## Data

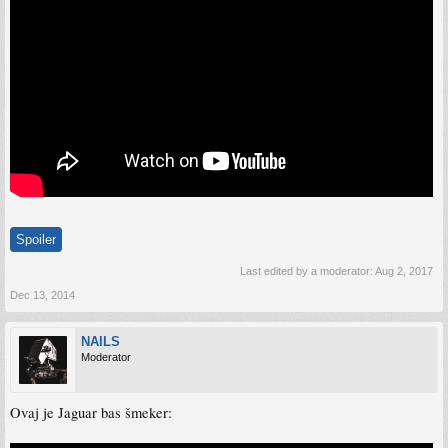
Spoiler
Last edited by a moderator:
Aug 2, 2017
Dec 13, 2014
NAILS
Moderator
Ovaj je Jaguar bas šmeker:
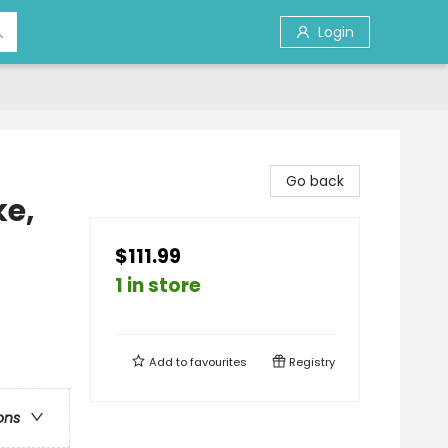
Login
Go back
ke,
$111.99
1 in store
Add to
favourites
Registry
ons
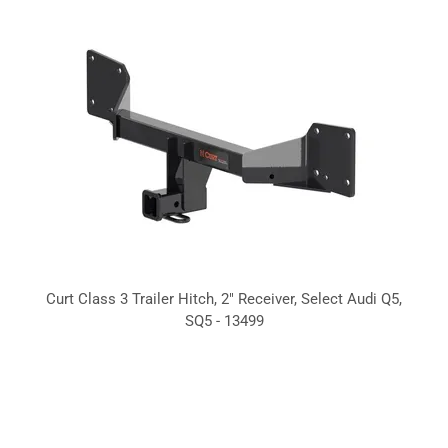
Curt Class 3 Trailer Hitch, 2" Receiver, Select Audi Q5,
SQ5 - 13499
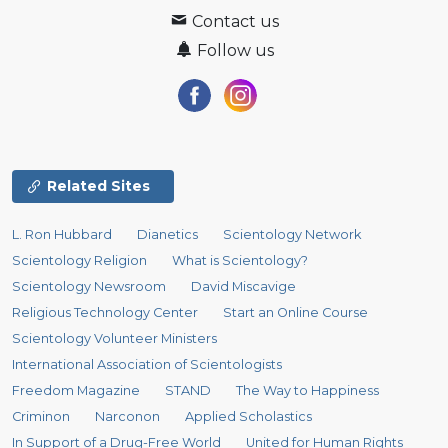
Contact us
Follow us
Related Sites
L. Ron Hubbard
Dianetics
Scientology Network
Scientology Religion
What is Scientology?
Scientology Newsroom
David Miscavige
Religious Technology Center
Start an Online Course
Scientology Volunteer Ministers
International Association of Scientologists
Freedom Magazine
STAND
The Way to Happiness
Criminon
Narconon
Applied Scholastics
In Support of a Drug-Free World
United for Human Rights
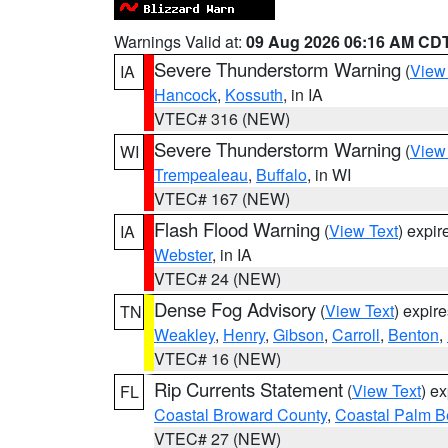
Warnings Valid at:
09 Aug 2026 06:16 AM CD
Severe Thunderstorm Warning
(
View
IA
Hancock
,
Kossuth
, in IA
VTEC# 316 (NEW)
Severe Thunderstorm Warning
(
View
WI
Trempealeau
,
Buffalo
, in WI
VTEC# 167 (NEW)
Flash Flood Warning
(
View Text
) expi
IA
Webster
, in IA
VTEC# 24 (NEW)
Dense Fog Advisory
(
View Text
) expir
TN
Weakley
,
Henry
,
Gibson
,
Carroll
,
Benton
,
VTEC# 16 (NEW)
Rip Currents Statement
(
View Text
) e
FL
Coastal Broward County
,
Coastal Palm B
VTEC# 27 (NEW)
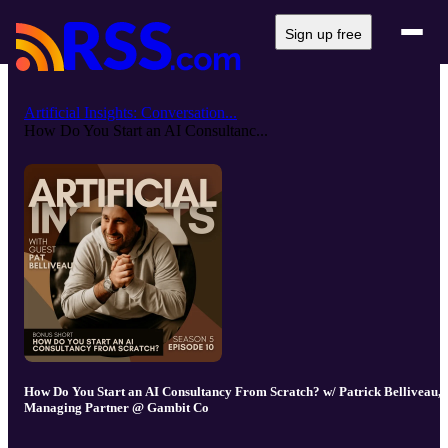
Sign up free
Artificial Insights: Conversation...
How Do You Start an AI Consultanc...
How Do You Start an AI Consultancy From Scratch? w/ Patrick Belliveau,
Managing Partner @ Gambit Co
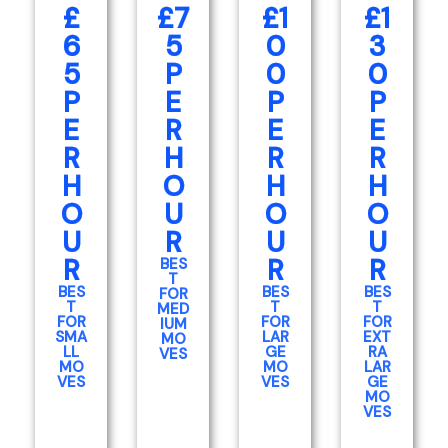
£
£7
£1
£1
6
5
0
3
5
P
0
0
P
E
P
P
E
R
E
E
R
H
R
R
H
O
H
H
O
U
O
O
U
R
U
U
R
R
R
BES
T
BES
BES
BES
FOR
T
T
T
MED
FOR
FOR
FOR
IUM
SMA
LAR
EXT
MO
LL
GE
RA
VES
MO
MO
LAR
VES
VES
GE
MO
VES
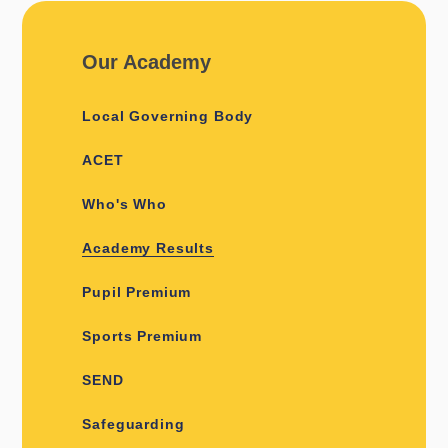
Our Academy
Local Governing Body
ACET
Who's Who
Academy Results
Pupil Premium
Sports Premium
SEND
Safeguarding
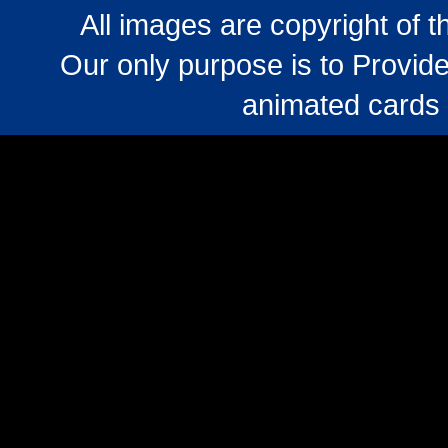
All images are copyright of 
Our only purpose is to Provide
animated cards 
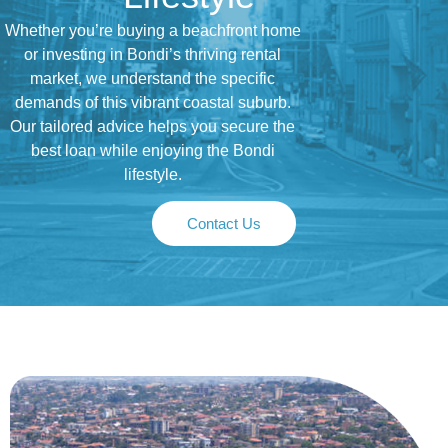
Whether you’re buying a beachfront home
or investing in Bondi’s thriving rental
market, we understand the specific
demands of this vibrant coastal suburb.
Our tailored advice helps you secure the
best loan while enjoying the Bondi
lifestyle.
Contact Us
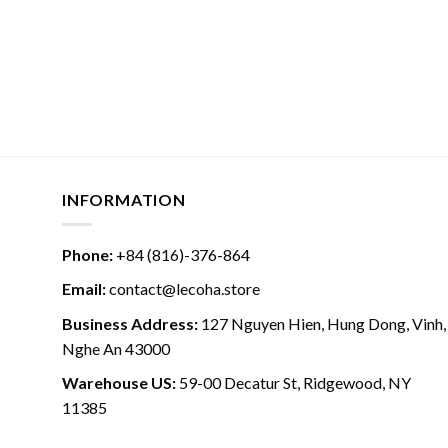
INFORMATION
Phone:
+84 (816)-376-864
Email:
contact@lecoha.store
Business Address:
127 Nguyen Hien, Hung Dong, Vinh,
Nghe An 43000
Warehouse US:
59-00 Decatur St, Ridgewood, NY
11385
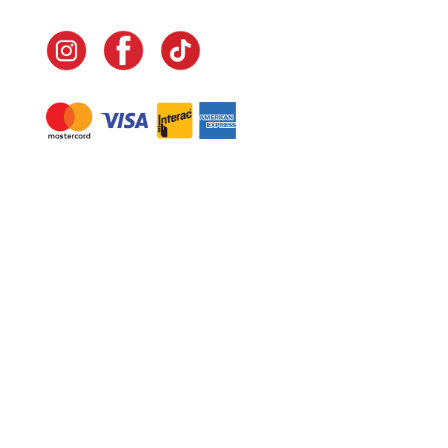
Navigate
Home
In-Home Services
Our Story
Events
Our Team
Contact Us
Shop
Legal
Fundraising
Gift Cards
Club Red
Warranty &
Landscape Design
Returns
Deliveries
Site Map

## Exercise details
List all lines from the entries that include the word "Bondi".

## Output of the task
or investing in Bondi’s thriving rental
best loan while enjoying the Bondi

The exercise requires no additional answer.